On
August 4th, I made this prediction: "Sometime in the next six months, Hjelle & Co. will publicly compare their opponents to Nazis. It's the inevitable next step."
I almost was proven wrong, but at the 11th hour one of the council majority's proxies delivered the goods at the Mayor's Forum on February 3rd, in the approving presence of both Mayor Longrie and Mr. Hjelle, neither of whom voiced any disagreement with the speaker. (Mayor Longrie even stepped up to help clarify his remarks, and gave him the floor to have the last word after the meeting was scheduled to end.)
Why did I say it was the inevitable next step? Well, it's predicted by
Godwin's Law, AKA Godwin's Rule of Nazi Analogies.
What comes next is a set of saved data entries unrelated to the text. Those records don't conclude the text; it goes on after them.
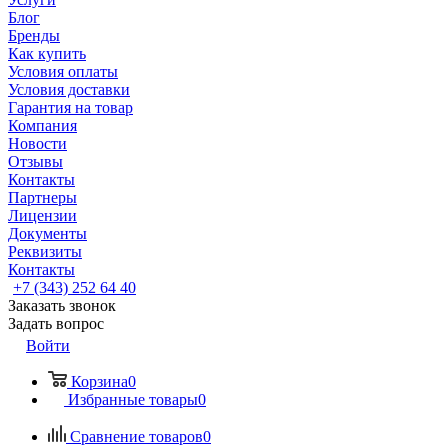
Блог
Бренды
Как купить
Условия оплаты
Условия доставки
Гарантия на товар
Компания
Новости
Отзывы
Контакты
Партнеры
Лицензии
Документы
Реквизиты
Контакты
+7 (343) 252 64 40
Заказать звонок
Задать вопрос
Войти
Корзина
0
Избранные товары
0
Сравнение товаров
0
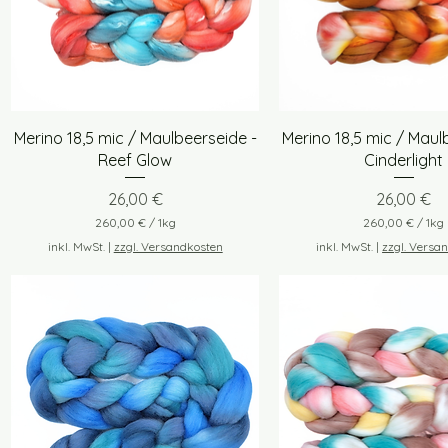
i
i
l
l
o
o
g
g
r
r
a
a
m
m
m
m
Schnellansicht
Schnellansich
Merino 18,5 mic / Maulbeerseide -
Merino 18,5 mic / Maul
Reef Glow
Cinderlight
Preis
Preis
26,00 €
26,00 €
260,00 €
/
1kg
260,00 €
/
1kg
2
2
inkl. MwSt.
|
zzgl. Versandkosten
inkl. MwSt.
|
zzgl. Versa
6
6
0
0
,
,
0
0
0
0
€
€
p
p
r
r
o
o
1
1
K
K
i
i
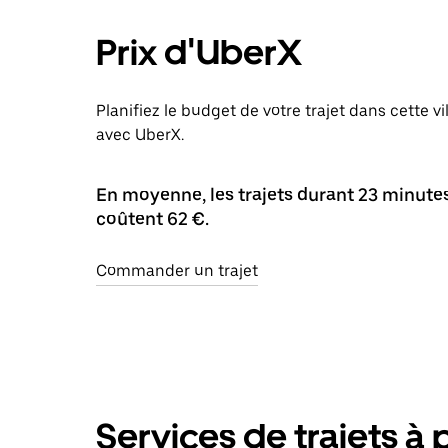
Prix d'UberX
Planifiez le budget de votre trajet dans cette vi
avec UberX.
En moyenne, les trajets durant 23 minutes 
coûtent 62 €.
Commander un trajet
Services de trajets à 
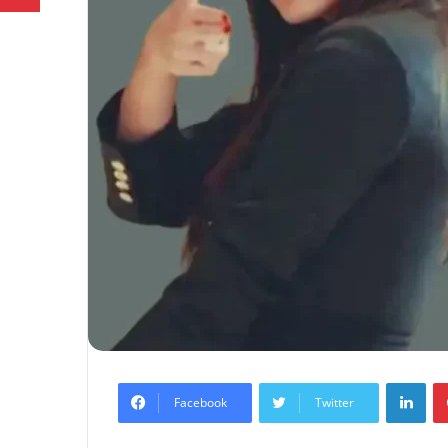
Lin
Facebook
Twitter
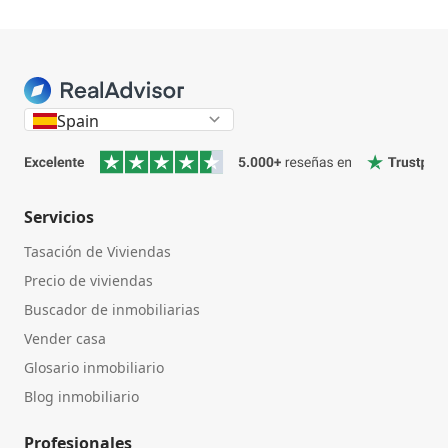
Spain
Servicios
Tasación de Viviendas
Precio de viviendas
Buscador de inmobiliarias
Vender casa
Glosario inmobiliario
Blog inmobiliario
Profesionales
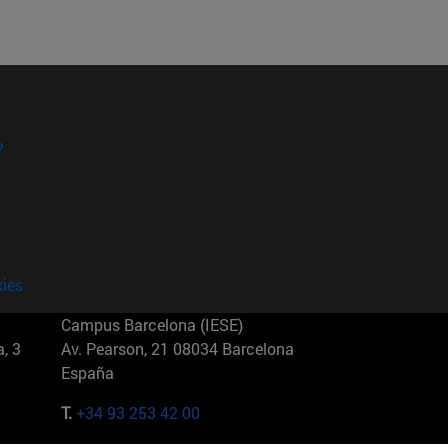
?
kies
Campus Barcelona (IESE)
, 3
Av. Pearson, 21 08034 Barcelona
España
T.
+34 93 253 42 00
Godwin was talking about internet discussions, but his observation has been generalized to other public discussions as well. The longer a debate goes on, observed Godwin, the more likely someone will make a comparison to Nazis, regardless of how absurd such a comparison may be. Back in August, I figured that calling something really profoundly American -- such as exercising our first amendment rights to criticize our government -- "un-American," as Hjelle did, is a warning sign that a Nazi comparison can't be far away.
A widely accepted corollary of Godwin's Law is that once somebody brings up the Nazis, the argument is pretty much over, and the person who invoked the Nazi comparison almost certainly lost it. It's an emotional outburst, more of an expletive than an argument. The person making the comparison thinks it is very compelling and rhetorically forceful, but he usually winds up sounding silly, as he seems to argue that something like a citizen taping a public meeting deserves the same level of moral condemnation as mass murder and genocide.
There are exceptions, of course. For example, if you're talking about mass internment of political dissidents, or the extermination of entire groups on account of religion or ethnicity, a comparison to Nazis isn't absurd.
But talking about
Maplewood? Saying (I got a copy of the audio via data practices to make sure I quote this accurately), "if we fall for this baloney, these organizations [i.e., citizens who criticize the council majority] with their computers will raze our cities just like Berlin in the early 1940's" -- well, that's just the kind of hyperbole Godwin's Law is talking about.